Limerick shaken to the core as Cork demolish the apple-cart

All-Ireland champions left looking ordinary after Cork catapult themselves back in the mix

Limerick’s Peter Casey and Niall O’Leary of Cork in their Munster GAA Senior Hurling Championship round 2 clash at Gaelic Grounds, Limerick, on Sunday.  Photograph: James Crombie/Inpho

Limerick’s Peter Casey and Niall O’Leary of Cork in their Munster GAA Senior Hurling Championship round 2 clash at Gaelic Grounds, Limerick, on Sunday. Photograph: James Crombie/Inpho

 

We should have known, really. The lesson of the hurling summer of 2018 was that nobody was safe, least of all in Munster. And so it has proven again this time around. Cork, so lily-livered and out of sorts in their opening-day defeat to Tipperary, turned the whole thing on its head by going to Limerick and handing the All-Ireland champions a 1-26 to 1-19 defeat.

Four games into the Munster championship, three home defeats. Driven on by Patrick Horgan, who scored 1-9 despite for once having a shaky day on the frees, Cork catapulted themselves back into the mix. It was vindication for John Meyler, who made four changes and lost Conor Lehane after six minutes. But with Daniel Kearney and Séamus Harnedy in full cry, they made Limerick look very ordinary in a dominant second-half display.

“There are five teams in Munster, three of them weren’t here today and they can all beat each other on any given day and everybody knows that,” said John Meyler afterwards. “There are five really good teams and the Munster championship is really competitive and you don’t think anything for granted. We knew that coming up today that we had to up our performance, our work-rate, which wasn’t good enough last Sunday, but we got it today.”

Torpedoed

For Limerick, this was an apple-cart not so much upset as torpedoed. All the fine words about their handling of All-Ireland success, all the hosannas sung for their league title earlier in the year, all of it is up for grabs now. They have to go to Waterford in a fortnight to rescue their summer.
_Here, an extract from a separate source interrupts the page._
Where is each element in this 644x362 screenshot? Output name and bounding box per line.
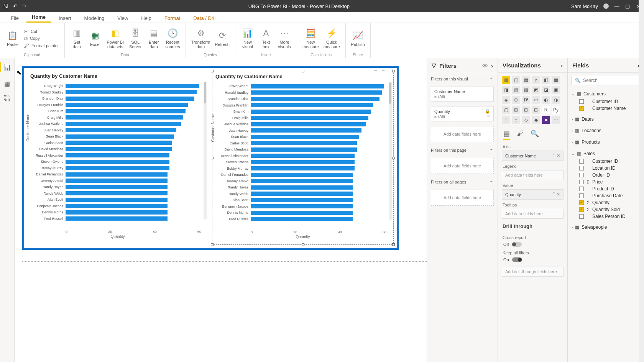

“I see very little chance of us being able to make it through without winning down there,” said John Kiely. “I don’t know what the maths is going to be like at that stage but listen, let’s face it, we’ve lost our first game, we need to get something out of that second game. We have to go and get a result.”

Earlier, Dublin and Wexford served up the summer’s first true barnburner with a 1-22 to 2-19 draw in Parnell Park. Wexford looked to be out the gap with a precious away win in the Leinster Championship only for Dublin centre-back and dead-ball killer Seán Moran to nail a goal from a 20-metre free with the last puck of the game. Out of nowhere, it jolted life into a Dublin summer that was about to flatline.

To come up to Parnell Park and go away with a point, we’re very happy. We could easily have come here and got nothing

Davy Fitzgerald was doing his best to put a brave face on things afterwards, although he conceded that his dressing room was a quiet place in the wake of it. Wexford had turned around a five-point deficit in the 54th minute to lead by three in the 74th. You’re looking at a glass with 50 per cent of its capacity accounted for, whatever way you look at it.

“To come up to Parnell Park and go away with a point, we’re very happy,” Fitzgerald said. “We could easily have come here and got nothing. Kilkenny were poxed to get out of here last year – any team that comes here will have to earn it.

‘Tremendous character’

“I thought we showed tremendous character. The way we played for 20 minutes there, I don’t think any team in the country would touch us – the way we moved the ball around, the intensity that we showed. It’s a killer to get caught in the end, an absolute killer. We’d done enough to see that out.”

For Dublin, the worth of nicking the draw must be measured in more than the single point they’ve put on the board. Without Moran’s goal, their summer was as good as done, and the story would be no different to last year. Two games lost, both of them after having built up a healthy lead.

We showed below in Nowlan Park for 40 minutes the quality of hurling this side can play

Mattie Kenny didn’t put a tooth in it afterwards – he reckons anything less than wins against Carlow and Galway won’t be enough from here. But this will be psychological rocket fuel for the journey.

“Yeah, I think it was hugely important. Because rightly or wrongly, the character of the side has been questioned a number of times. So to come out of today with something, I think will bring on this group a lot.

“We showed below in Nowlan Park for 40 minutes the quality of hurling this side can play. They showed again today the quality of hurling they can play. But we’ve just got to work on getting that consistency for 75, 76 minutes. But I think today’s result will stand to us going forward.”